Combat Veteran Gets New 'Leash on Life' with Service Dog
- Merrick, rescue dog becomes service dog to Army veteran Mclean Raybon
- McLean Raybon
Dogs are everybody’s best friend. But for some combat veterans they are much, much more—service dogs are saving their lives.
“I was in a dark, dark place,” says McLean Raybon, an Army veteran from Texas who suffers from PTSD and Traumatic Brain Injury (TBI). “I was ugly to my wife and family, I was at the end of the line. I couldn’t see beyond my own guilt and what I witnessed.”
McLean attempted to overdose on pills; thankfully, he was able to get to a VA hospital and get the lifesaving care he needed. While at the hospital, he met a fellow veteran with a service dog and after sharing stories, the man suggested K9 for Warriors might help him deal with his trauma through the aid of a service dog. McLean applied and was paired with Merrick by K9 for Warriors, a program that trains service dogs to help wounded veterans struggling with a variety of disabilities. Merrick’s namesake is derived from Merrick Pet Care, which sponsored his training.
McLean’s wife Kerrin says, “He just shut down, mentally [and] physically. He was there, but he wasn’t there. Just to get him to go anywhere was a struggle.”
Kerrin says McLean’s life was completely transformed after he was paired with Merrick. “Merrick brings the happiness out in McLean, the person I knew that he was prior.”
“Of our country’s 21.8 million veterans, one in five suffers from PTSD and struggle to return to civilian life,” says Shari Duval, president of K9s for Warriors. “Because of partners like Merrick, we’re able to give those warriors a chance to see the world again and build a life after combat, as well as educate more people about the important role service dogs play in improving veterans’ lives.”
In addition to PTSD, the suicide rate among veterans is on the rise—one VA study found that more than 22 veterans a day commit suicide.
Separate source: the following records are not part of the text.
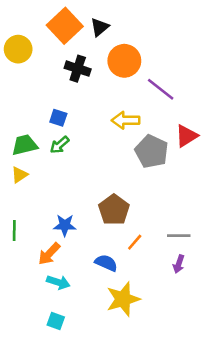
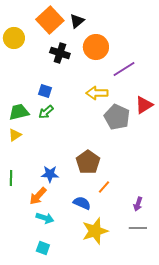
purple line: (161, 89) -> (124, 69), turned -70
gray line: (179, 236) -> (138, 228), moved

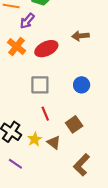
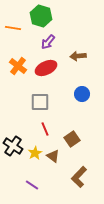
purple arrow: (27, 21) -> (48, 42), moved
blue circle: (82, 85) -> (82, 94), moved
purple line: (15, 164) -> (32, 185), moved

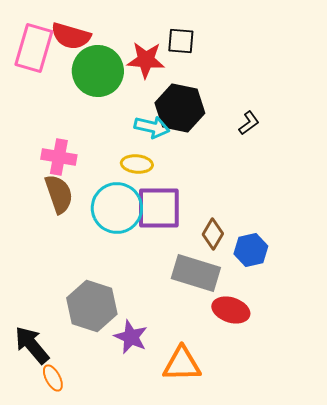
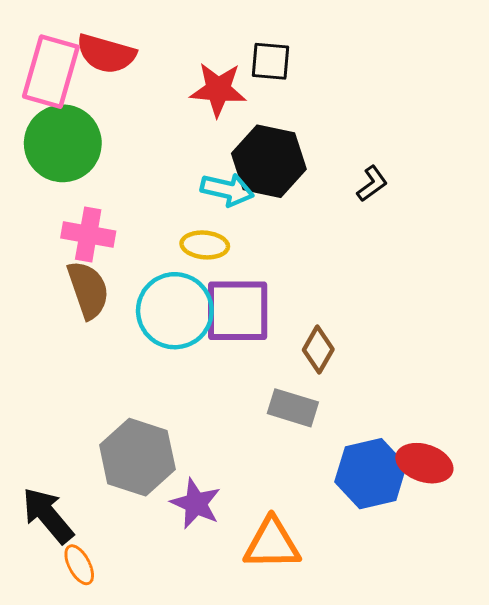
green circle: (98, 71) -> (63, 143), moved
blue hexagon: (251, 250) -> (371, 474), moved, size x1.4
gray rectangle: (196, 273) -> (293, 408), size x0.7
red ellipse: (231, 310) -> (424, 463), moved

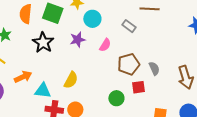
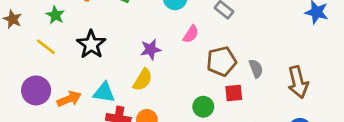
purple star: (78, 40) -> (151, 49), moved
black star: (43, 42) -> (91, 44), moved
orange arrow: (23, 77) -> (69, 99), moved

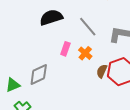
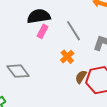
pink rectangle: (65, 49) -> (42, 31), moved
gray diamond: (39, 75) -> (18, 71), turned 70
McLean wants to help reduce that number and believes that a loveable canine companion can help. Only recently have the benefits of service dogs gained mainstream attention, yet according to American Humane, they began using dogs to help veterans returning from World War II with PTSD as early as 1945.
Coping with Guilt
Merrick’s therapeutic benefits extend well beyond waking McLean from his night terrors or assisting him when he’s in a crowded place. Merrick allows him to cope with the crushing weight of guilt that many veterans feel as a consequence of serving in war.
“After getting Merrick, I’ve been able to crack open my shell, and reach out to other soldiers that I served with,” says McLean, “and that’s helped me to deal with my own demons. I’ve lost more than a few guys I served with that committed suicide and I deal with the guilt at having not helped them in some way.”
Merrick knows when Mclean is feeling distressed, and nudges him with his nose or stepping on his foot to disrupt the cascade of guilt that sends Mclean down the rabbit hole. The high level of training as well as the structured bonding time that K9 for Warriors implements allows Merrick to read cues and know when to intervene and assist.
A service dog can help in ways a human might not be able to, such as doing what dogs love to do—play.
When not “on duty,” Merrick loves to chase cows—galloping and darting back and forth. McLean gets a good laugh from his antics. He also likes to get in the back of his pickup truck and just ride around. And when they go fishing, you guessed it, Merrick takes a big ol’ leap into the water and loves to swim.
The Main Message
McLean is enthusiastic about advocating service dogs for other veterans, even organizing a fundraising event to raise awareness of the benefits. “I did a crawfish boil [and] more than 500 people, mostly veterans, attended,” says McLean. “I talked a lot about the benefits of a service dog and showed them what Merrick could do.” McLean raised enough money to cover the event and donate to Warriors Weekend, a non-profit that organizes an annual fishing event for wounded military personnel. In addition, McLean says he was also able to put together care packages for buddies that are still over in Afghanistan.
McLean’s message is to-the-point: Wounded veterans don’t have to needlessly suffer. “Get help,” he says. “Don’t just rely on medication to alleviate your PTSD. There are additional options out there that can also change your life.”